During a recent discussion about the DarkMatter CA on a Mozilla mailing list, it was found that their 64-bit serial numbers weren’t actually 64 bits, and it opened a can of worms. It turns out that the serial number was effectively 63 bits, which is a violation of the CA/B Forum Baseline Requirements that state it must contain 64 bits of output from a secure random number generator (CSPRNG). As a result of this finding, 2,000,000 certificates or more may need to be replaced by Google, Apple, GoDaddy and various others.
Update: GoDaddy initially said that more than 1.8 million of their certificates were impacted; they have drastically reduced this number in an update posted on 2019-03-12. The fully number of certificates impacted by this is still being discussed.
It’s quite likely that the full scope of this problem hasn’t been determined yet.
During an analysis of certificates issued by DarkMatter, it was found that they all had a length of exactly 64 bits – not more, not less. If there’s a rule that requires 64 bits of CSPRNG output, and the serial number is always 64 bits, at first glance this seems fine.

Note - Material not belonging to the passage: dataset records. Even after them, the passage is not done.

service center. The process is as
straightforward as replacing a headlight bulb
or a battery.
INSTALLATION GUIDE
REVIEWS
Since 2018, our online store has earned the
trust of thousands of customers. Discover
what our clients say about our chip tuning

But, there’s a problem, and it’s in RFC 5280; it specifies the following:
The serial number MUST be a positive integer assigned by the CA to each certificate. It MUST be unique for each certificate issued by a given CA (i.e., the issuer name and serial number identify a unique certificate). CAs MUST force the serialNumber to be a non-negative integer.
Requiring a positive integer means that the high bit can’t be set – if it is set, it can’t be used directly as a certificate serial number. As such, if the high bit is set, there are two1 possible options:
- Pad the serial with an additional byte, so that the full 64 bits of output is used.
- Discard the value, and try again until you get a value without the high bit set. This means that the size is always 64 bits, and the high bit is always 0 – giving you 63 effective bits of output.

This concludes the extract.